The tolerances define the differences between the allowable minimum and maximum sizes of drilled holes, track runs and track separations. These dimensions are subject to specific tolerances because they cannot be achieved any other way in production for cost reasons. As a rule, the smaller the tolerance specified by the designer, the higher the manufacturing cost.
Tips and tools
Eurocircuits offers information on tolerances and measures for uniform copper distribution on PCBs in design tips and videos available online at no charge. Guidelines for PCB designers describe proven methods for reducing PCB costs and minimizing errors during production. Software developed by Eurocircuits also gives designers suitable tools for detailed PCB checking before production.
These pre-production checks can reduce error rates from previous levels of up to 25% to less than 3%. Developers can also use a costing tool to determine PCB prices even before sending the data and select the optimal configuration.
That’s not all: Eurocircuits considers the next logical step after component placement on the PCB and includes downstream module production. An error in the design will lead to incorrect production data and delays in placement and assembly. The PCBA Visualizer or PCB Assembly Visualizer software identities all components and compares the component layout drawing to the design of the unpopulated PCB. This valuable tool for developers as well as module producers or electronic manufacturing service (EMS) providers checks whether the PCB design matches the bill of materials (BOM) and the component placement list (CPL).
Differences between these files are sometimes seen in practice, for example because components have been mirrored, moved or rotated. It is also possible that the wrong component has been selected and does not fit in the design layout. Another possibility is that the PCB designer views the PCB from below while the component drawing is a top view. This leads to mirroring of the two layouts and incompatibility in final assembly if the component footprint is asymmetrical.

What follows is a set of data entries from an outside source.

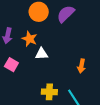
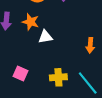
pink square: (11, 65) -> (21, 74), moved

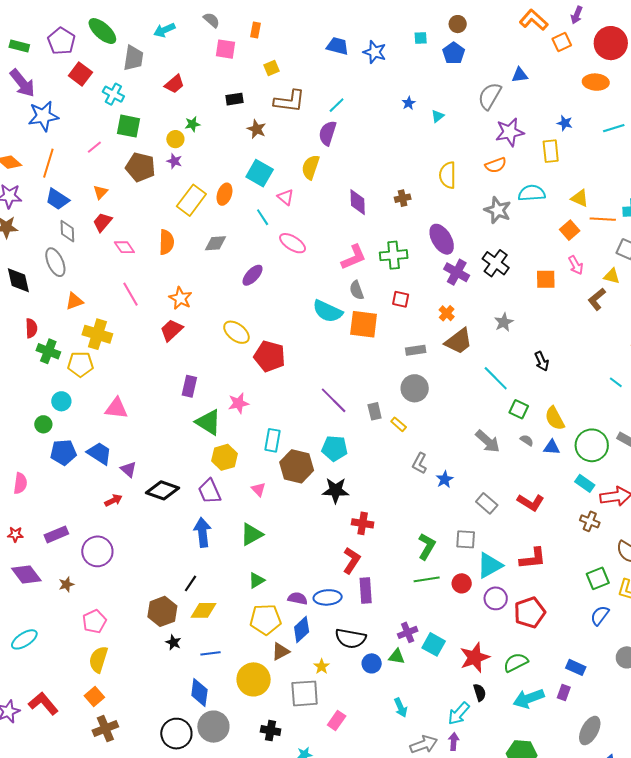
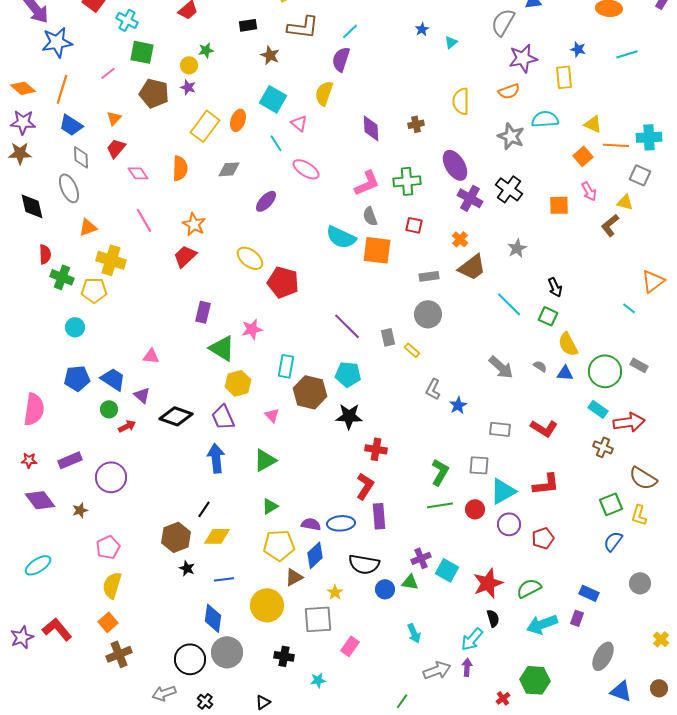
pink triangle: (116, 408) -> (151, 356), moved, size x0.7
green square: (519, 409) -> (548, 316), moved
green circle: (43, 424) -> (109, 409), moved
pink semicircle: (20, 483) -> (34, 409), size x1.5
gray rectangle: (487, 503) -> (500, 429), turned -35
red pentagon: (530, 612) -> (543, 538), size x0.7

This visualisation tool allows designers to work with a validated PCB design, a validated BOM, and validated CPL and 3D files for the assembled product. This dramatically reduces the number of errors before prototype manufacturing, which is especially advantageous when prototype PCBs and sample assemblies are needed very quickly.
This package service has met with a positive response: in 2019 Eurocircuits processed more than 4,250 placement and assembly orders and delivered finished prototypes. Hardware developers can place an order online and receive their fully assembled PCB within six days.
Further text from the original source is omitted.